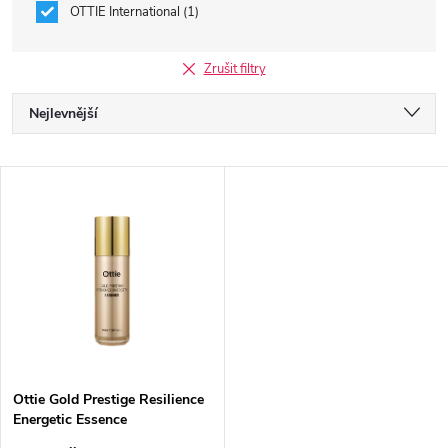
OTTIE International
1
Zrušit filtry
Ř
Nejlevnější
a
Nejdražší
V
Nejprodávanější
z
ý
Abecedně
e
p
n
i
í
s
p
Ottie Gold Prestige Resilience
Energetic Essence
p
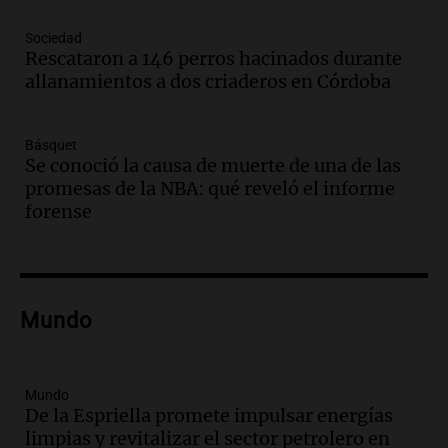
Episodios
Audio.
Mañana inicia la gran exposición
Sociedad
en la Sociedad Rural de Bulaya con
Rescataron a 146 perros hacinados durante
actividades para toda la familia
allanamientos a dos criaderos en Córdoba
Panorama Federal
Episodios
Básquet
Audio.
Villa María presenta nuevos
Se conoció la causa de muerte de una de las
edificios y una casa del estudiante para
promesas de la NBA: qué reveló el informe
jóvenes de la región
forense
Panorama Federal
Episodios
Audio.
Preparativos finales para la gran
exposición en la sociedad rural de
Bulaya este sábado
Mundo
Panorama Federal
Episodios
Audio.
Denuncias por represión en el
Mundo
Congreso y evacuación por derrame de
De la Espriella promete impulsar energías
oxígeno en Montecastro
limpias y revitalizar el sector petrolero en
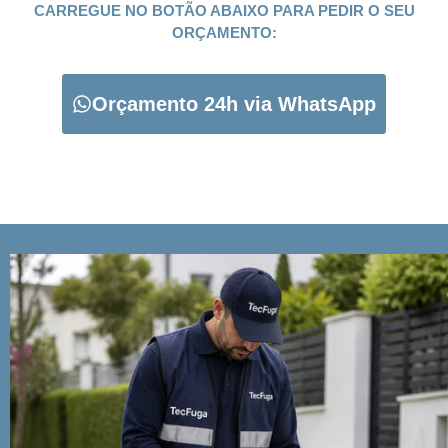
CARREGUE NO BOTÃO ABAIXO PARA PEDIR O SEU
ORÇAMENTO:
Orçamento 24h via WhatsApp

_YOUR TASK:_
Give the data again exactly. Keep the images out.

_RESULT OF THIS EXERCISE:_
OTTIE International
1
Zrušit filtry
Ř
Nejlevnější
a
Nejdražší
V
Nejprodávanější
z
ý
Abecedně
e
p
n
i
í
s
p
Ottie Gold Prestige Resilience
Energetic Essence
p
Episodios
Audio.
Mañana inicia la gran exposición
Sociedad
en la Sociedad Rural de Bulaya con
Rescataron a 146 perros hacinados durante
actividades para toda la familia
allanamientos a dos criaderos en Córdoba
Panorama Federal
Episodios
Básquet
Audio.
Villa María presenta nuevos
Se conoció la causa de muerte de una de las
edificios y una casa del estudiante para
promesas de la NBA: qué reveló el informe
jóvenes de la región
forense
Panorama Federal
Episodios
Audio.
Preparativos finales para la gran
exposición en la sociedad rural de
Bulaya este sábado
Mundo
Panorama Federal
Episodios
Audio.
Denuncias por represión en el
Mundo
Congreso y evacuación por derrame de
De la Espriella promete impulsar energías
oxígeno en Montecastro
limpias y revitalizar el sector petrolero en
CARREGUE NO BOTÃO ABAIXO PARA PEDIR O SEU
ORÇAMENTO:
Orçamento 24h via WhatsApp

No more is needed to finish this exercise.